» Work instruction
Quote the data exactly, first line to the line containing "Who Should Choose JF Factory Watches?", with no pictures.

***** Data shown *****

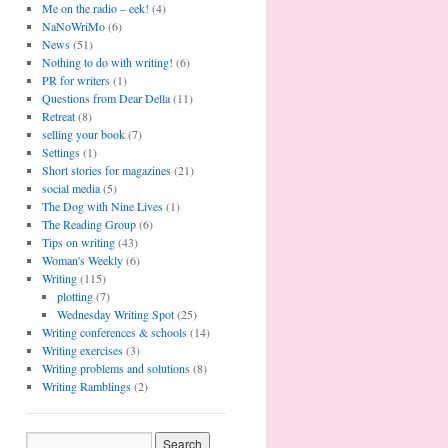
Me on the radio – eek!
(4)
NaNoWriMo
(6)
News
(51)
Nothing to do with writing!
(6)
PR for writers
(1)
Questions from Dear Della
(11)
Retreat
(8)
selling your book
(7)
Settings
(1)
Short stories for magazines
(21)
social media
(5)
The Dog with Nine Lives
(1)
The Reading Group
(6)
Tips on writing
(43)
Woman's Weekly
(6)
Writing
(115)
plotting
(7)
Wednesday Writing Spot
(25)
Writing conferences & schools
(14)
Writing exercises
(3)
Writing problems and solutions
(8)
Writing Ramblings
(2)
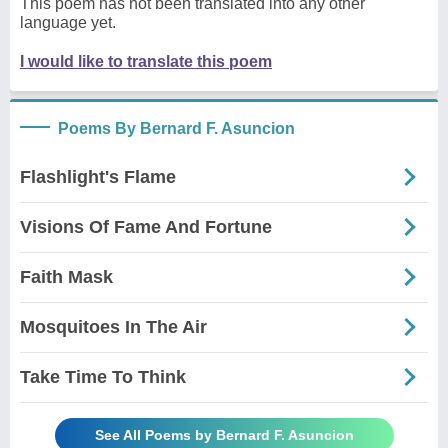
This poem has not been translated into any other
language yet.
I would like to translate this poem
Poems By Bernard F. Asuncion
Flashlight's Flame
Visions Of Fame And Fortune
Faith Mask
Mosquitoes In The Air
Take Time To Think
See All Poems by Bernard F. Asuncion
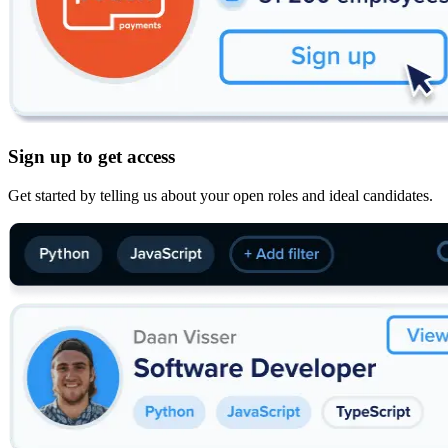
Sign up to get access
Get started by telling us about your open roles and ideal candidates.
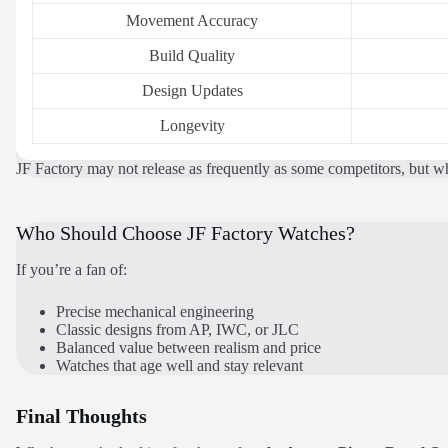
Movement Accuracy
Build Quality
Design Updates
Longevity
JF Factory may not release as frequently as some competitors, but whe
Who Should Choose JF Factory Watches?
If you’re a fan of:
Precise mechanical engineering
Classic designs from AP, IWC, or JLC
Balanced value between realism and price
Watches that age well and stay relevant
Final Thoughts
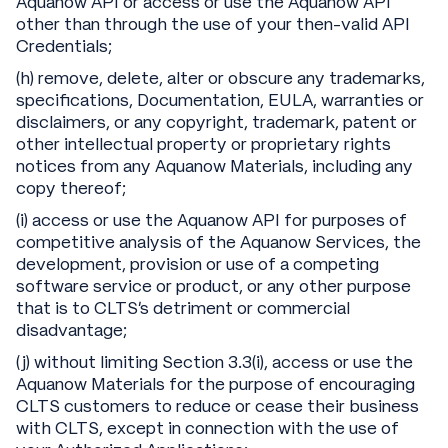
Aquanow API or access or use the Aquanow API
other than through the use of your then-valid API
Credentials;
(h) remove, delete, alter or obscure any trademarks,
specifications, Documentation, EULA, warranties or
disclaimers, or any copyright, trademark, patent or
other intellectual property or proprietary rights
notices from any Aquanow Materials, including any
copy thereof;
(i) access or use the Aquanow API for purposes of
competitive analysis of the Aquanow Services, the
development, provision or use of a competing
software service or product, or any other purpose
that is to CLTS’s detriment or commercial
disadvantage;
(j) without limiting Section 3.3(i), access or use the
Aquanow Materials for the purpose of encouraging
CLTS customers to reduce or cease their business
with CLTS, except in connection with the use of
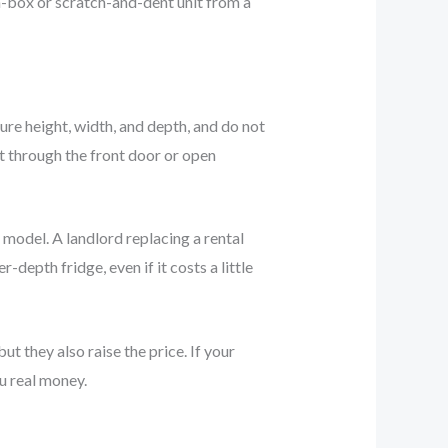
n-box or scratch-and-dent unit from a
ure height, width, and depth, and do not
it through the front door or open
 model. A landlord replacing a rental
epth fridge, even if it costs a little
t they also raise the price. If your
ou real money.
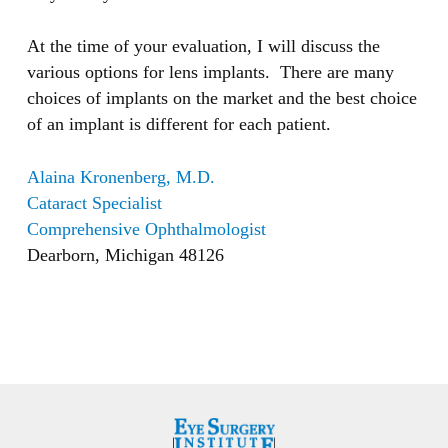
At the time of your evaluation, I will discuss the
various options for lens implants. There are many
choices of implants on the market and the best choice
of an implant is different for each patient.
Alaina Kronenberg, M.D.
Cataract Specialist
Comprehensive Ophthalmologist
Dearborn, Michigan 48126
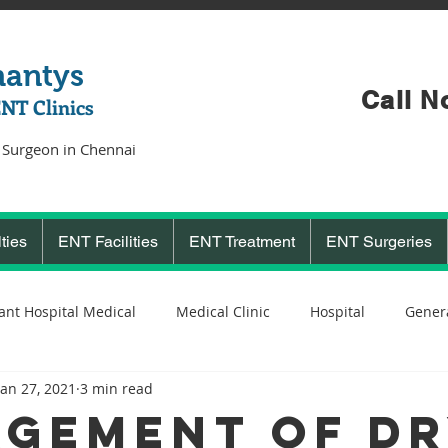
hantys
Call N
ENT Clinics
 Surgeon in Chennai
ties
ENT Facilities
ENT Treatment
ENT Surgeries
ant Hospital Medical
Medical Clinic
Hospital
Genera
Jan 27, 2021
3 min read
Cochlear Implant Surgeon
Ent Surgeon
covid 19
C
GEMENT OF D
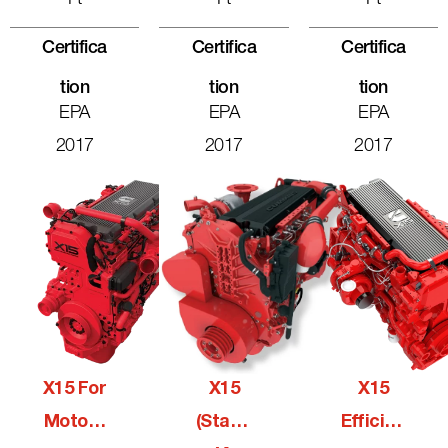
Certifica
Certifica
Certifica
Tion
Tion
Tion
EPA
EPA
EPA
2017
2017
2017
X15 For
X15
X15
Motorh
(Stage
Efficien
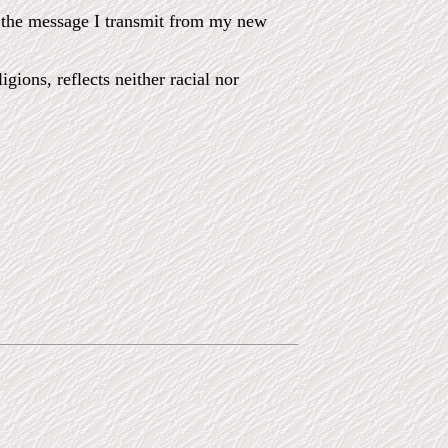
in the message I transmit from my new
gions, reflects neither racial nor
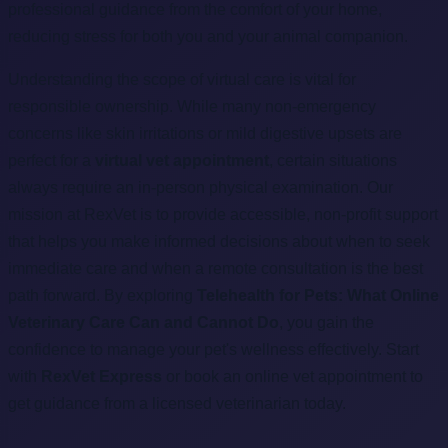
professional guidance from the comfort of your home,
reducing stress for both you and your animal companion.
Understanding the scope of virtual care is vital for
responsible ownership. While many non-emergency
concerns like skin irritations or mild digestive upsets are
perfect for a
virtual vet appointment
, certain situations
always require an in-person physical examination. Our
mission at RexVet is to provide accessible, non-profit support
that helps you make informed decisions about when to seek
immediate care and when a remote consultation is the best
path forward. By exploring
Telehealth for Pets: What Online
Veterinary Care Can and Cannot Do
, you gain the
confidence to manage your pet's wellness effectively. Start
with
RexVet Express
or book an online vet appointment to
get guidance from a licensed veterinarian today.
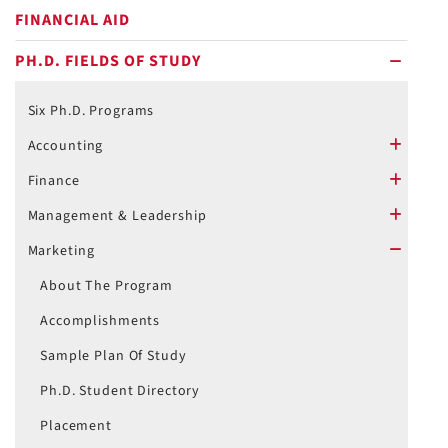
FINANCIAL AID
PH.D. FIELDS OF STUDY
minus
Six Ph.D. Programs
Accounting
plus
Finance
plus
Management & Leadership
plus
Marketing
minus
About The Program
Accomplishments
Sample Plan Of Study
Ph.D. Student Directory
Placement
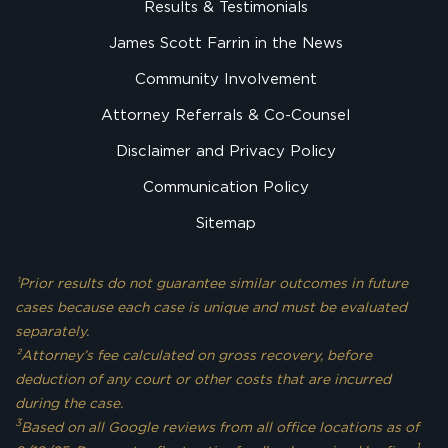
Results & Testimonials
James Scott Farrin in the News
Community Involvement
Attorney Referrals & Co-Counsel
Disclaimer and Privacy Policy
Communication Policy
Sitemap
¹Prior results do not guarantee similar outcomes in future
cases because each case is unique and must be evaluated
separately.
²Attorney’s fee calculated on gross recovery, before
deduction of any court or other costs that are incurred
during the case.
3
Based on all Google reviews from all office locations as of
1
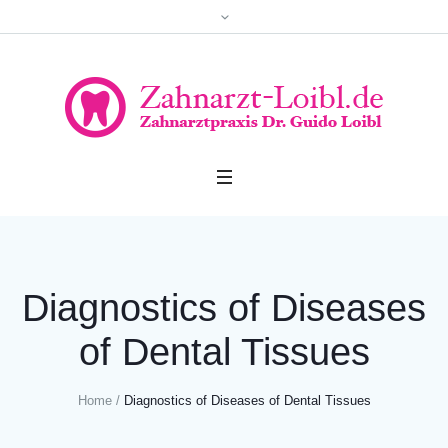
Diagnostics of Diseases
of Dental Tissues
Home
/
Diagnostics of Diseases of Dental Tissues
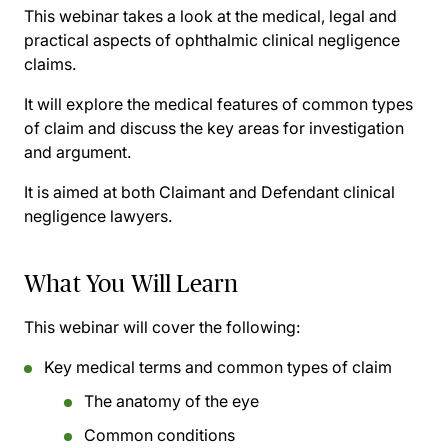
This webinar takes a look at the medical, legal and
practical aspects of ophthalmic clinical negligence
claims.
It will explore the medical features of common types
of claim and discuss the key areas for investigation
and argument.
It is aimed at both Claimant and Defendant clinical
negligence lawyers.
What You Will Learn
This webinar will cover the following:
Key medical terms and common types of claim
The anatomy of the eye
Common conditions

*****

» Answer for the task
Me on the radio – eek!
(4)
NaNoWriMo
(6)
News
(51)
Nothing to do with writing!
(6)
PR for writers
(1)
Questions from Dear Della
(11)
Retreat
(8)
selling your book
(7)
Settings
(1)
Short stories for magazines
(21)
social media
(5)
The Dog with Nine Lives
(1)
The Reading Group
(6)
Tips on writing
(43)
Woman's Weekly
(6)
Writing
(115)
plotting
(7)
Wednesday Writing Spot
(25)
Writing conferences & schools
(14)
Writing exercises
(3)
Writing problems and solutions
(8)
Writing Ramblings
(2)
This poem has not been translated into any other
language yet.
I would like to translate this poem
Poems By Bernard F. Asuncion
Flashlight's Flame
Visions Of Fame And Fortune
Faith Mask
Mosquitoes In The Air
Take Time To Think
See All Poems by Bernard F. Asuncion
Sign up to get access
Get started by telling us about your open roles and ideal candidates.
Movement Accuracy
Build Quality
Design Updates
Longevity
JF Factory may not release as frequently as some competitors, but whe
Who Should Choose JF Factory Watches?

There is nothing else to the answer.